Beefy Boxes and Bandwidth Generously Provided by pair Networks
The stupid question is the question not asked
 
PerlMonks  

help requested with collating data from two files

by Angharad (Pilgrim)
on Sep 13, 2010 at 20:47 UTC ( [id://860029]=perlquestion: print w/replies, xml ) Need Help??

Angharad has asked for the wisdom of the Perl Monks concerning the following question:

I have two files - one which looks like this (FILE1)
1.10.10 1.10.1040 1.10.150 1.10.220
...etc

and another that looks like this (FILE2)

1.10.10.640 1.10.10.650 1.10.10.660 1.10.1040.20 1.10.150.290 1.10.150.300 1.10.150.310 1.10.220.80
...etc

I'm wanting to match the first three numbers from the 4 number strings in FILE2 (each number being separated by a '.') with the corresponding three number strings in FILE1 and then count how many matches there are.

For example for the three number string 1.10.10 in FILE1 there are 3 matches in FILE2.

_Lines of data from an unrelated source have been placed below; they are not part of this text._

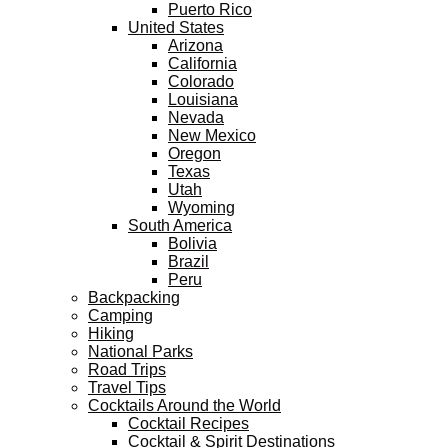
Puerto Rico
United States
Arizona
California
Colorado
Louisiana
Nevada
New Mexico
Oregon
Texas
Utah
Wyoming
South America
Bolivia
Brazil
Peru
Backpacking
Camping
Hiking
National Parks
Road Trips
Travel Tips
Cocktails Around the World
Cocktail Recipes
Cocktail & Spirit Destinations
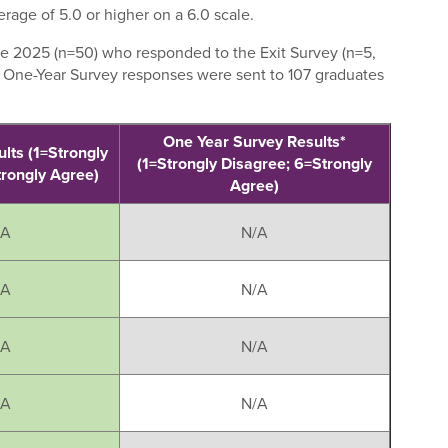
rage of 5.0 or higher on a 6.0 scale.
e 2025 (n=50) who responded to the Exit Survey (n=5,
. One-Year Survey responses were sent to 107 graduates
One Year Survey Results*
ults (1=Strongly
(1=Strongly Disagree; 6=Strongly
trongly Agree)
Agree)
/A
N/A
/A
N/A
/A
N/A
/A
N/A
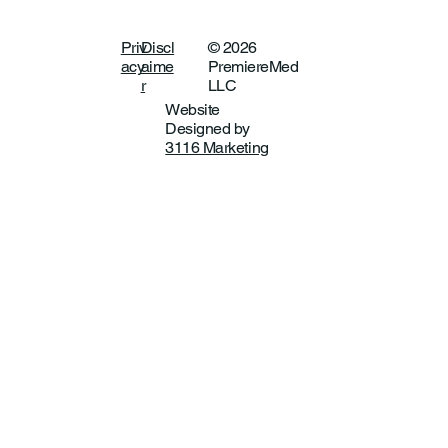
Priv
Discl
© 2026
acy
aime
PremiereMed
r
LLC
Website
Designed by
3116 Marketing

I want the output file to look like this:

1.10.10 3 1.10.1040 1 1.10.150 3 1.10.220 1
I've got the following script
use strict; my $file1 = shift; my $file2 = shift; open(FILE1, $file1) or die "Cant open $file1:$!\n"; open(FILE2, $file2) or die "Cant open $file2:$!\n"; my @file1 =<FILE1>; my @file2 =<FILE2>; #print @file1; #print @file2; for(my $i=0; $i<@file1; $i++) { chop($file1[$i]); #print "F $file1[$i]"; for(my $j=0; $j<@file2; $j++) { chop($file2[$j]); my @array = split(/\./, $file2[$j]); my $cat = "$array[0]" . "." . "$array[1]" . "." . "$array[2]"; if("$file1[$i]" eq "$cat") { print "$file1[$i] $cat\n"; } } }
But its simply not working properly - its not finding all the matches. I've given only example files here - the actual files are much bigger - some matches are recognised but not all. Any pointers in the right direction much appreciated!!!

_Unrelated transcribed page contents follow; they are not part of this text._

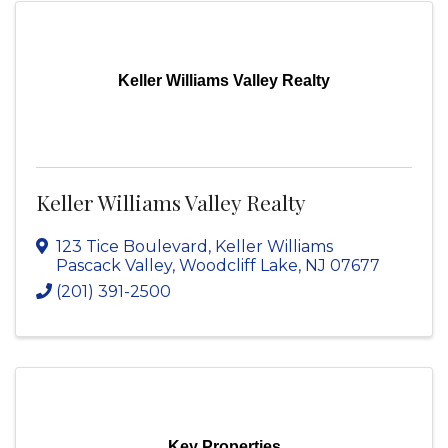
Keller Williams Valley Realty
Keller Williams Valley Realty
123 Tice Boulevard
,
Keller Williams
Pascack Valley
,
Woodcliff Lake
,
NJ
07677
(201) 391-2500
Key Properties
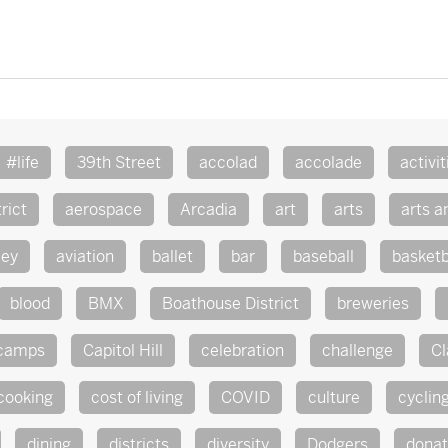
#life
39th Street
accolad
accolade
activit
rict
aerospace
Arcadia
art
arts
arts a
ley
aviation
ballet
bar
baseball
basketb
blood
BMX
Boathouse District
breweries
camps
Capitol Hill
celebration
challenge
Cl
cooking
cost of living
COVID
culture
cyclin
dining
districts
diversity
Dodgers
dona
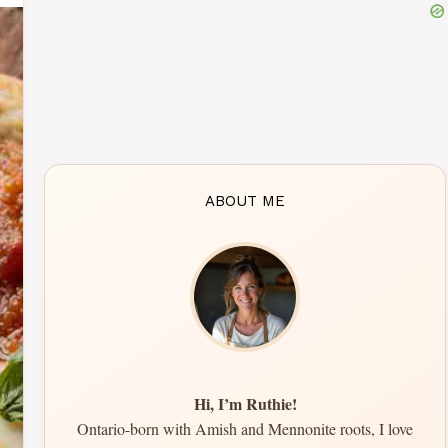
ABOUT ME
Hi, I’m Ruthie!
Ontario-born with Amish and Mennonite roots, I love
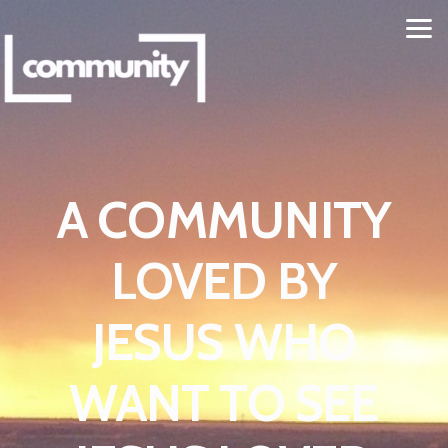
Skip to main content
A COMMUNITY
LOVED BY
JESUS WHO
WANT TO SEE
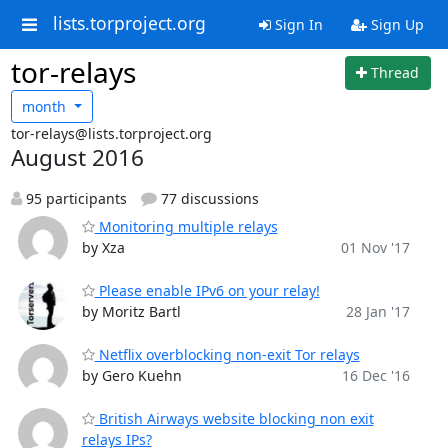
lists.torproject.org
Sign In
Sign Up
tor-relays
Thread
month
tor-relays@lists.torproject.org
August 2016
95 participants
77 discussions
Monitoring multiple relays
by Xza
01 Nov '17
Please enable IPv6 on your relay!
by Moritz Bartl
28 Jan '17
Netflix overblocking non-exit Tor relays
by Gero Kuehn
16 Dec '16
British Airways website blocking non exit
relays IPs?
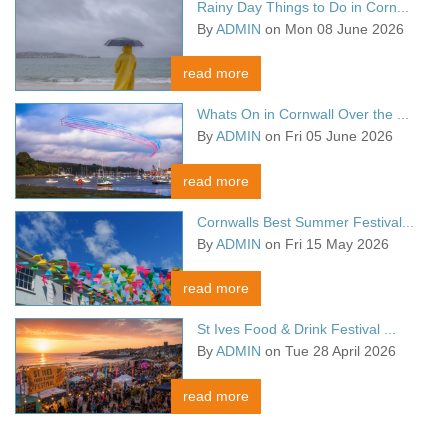
Rainy Day Things to Do in Corn...
By
ADMIN
on Mon 08 June 2026
read more
Whats On in Cornwall Over the ...
By
ADMIN
on Fri 05 June 2026
read more
Cornwalls Best Summer Festival...
By
ADMIN
on Fri 15 May 2026
read more
St Ives Food & Drink Festival ...
By
ADMIN
on Tue 28 April 2026
read more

Replies are listed 'Best First'.
Re: help requested with collating data from two files
by ikegami (Patriarch) on Sep 13, 2010 at 21:07 UTC
    Your chop'ing the element in @file2 waaaay too many times. Had you use the recommended chomp, all you have have lost is CPU cycles. With chop, you're loosing data.
    use strict; use warnings; my $file1 = shift; my $file2 = shift; open(my $fh1, '<', $file1) or die "Cant open $file1: $!\n"; open(my $fh2, '<', $file2) or die "Cant open $file2: $!\n"; chomp( my @file1 = <$fh1> ); chomp( my @file2 = <$fh2> ); my %counts; for my $base (@file1) { my $re = qr/^\Q$base\E(\.|\z)/; for my $node (@file2) { ++$counts{$base} if $node =~ /$re/; } } for my $base (keys(%counts)) { print("$base: $counts{$base}\n"); }
    or even
    ... my %counts; for my $base (@file1) { my $re = qr/^\Q$base\E(\.|\z)/; $counts{$base} += grep /$re/, @file2; } ...
Re: help requested with collating data from two files
by kennethk (Abbot) on Sep 13, 2010 at 21:01 UTC
    I suspect the issue is because you are using chop instead of chomp. If your input files are not newline terminated, your chops will remove data values from the terminating entry. The code:

    #!/usr/bin/perl use strict; use warnings; my @file1 = qw( 1.10.10 1.10.1040 1.10.150 1.10.220 ); my @file2 = qw( 1.10.10.640 1.10.10.650 1.10.10.660 1.10.1040.20 1.10.150.290 1.10.150.300 1.10.150.310 1.10.220.80 ); for(my $i=0; $i<@file1; $i++) { chomp($file1[$i]); #print "F $file1[$i]"; for(my $j=0; $j<@file2; $j++) { chomp($file2[$j]); my @array = split(/\./, $file2[$j]); my $cat = "$array[0]" . "." . "$array[1]" . "." . "$array[2]"; if("$file1[$i]" eq "$cat") { print "$file1[$i] $cat\n"; } } }

    (with null-op chomps) yields the result

    1.10.10 1.10.10 1.10.10 1.10.10 1.10.10 1.10.10 1.10.1040 1.10.1040 1.10.150 1.10.150 1.10.150 1.10.150 1.10.150 1.10.150 1.10.220 1.10.220

    which seems to my eyes to be the spec. There are some stylistic modifications I would implement (Foreach Loops, hash instead of iterating with eq), but this should fix your bug.

    Update: I'd missed that you were chopping in an inner loop, as ikegami notes below. The bug fix still holds.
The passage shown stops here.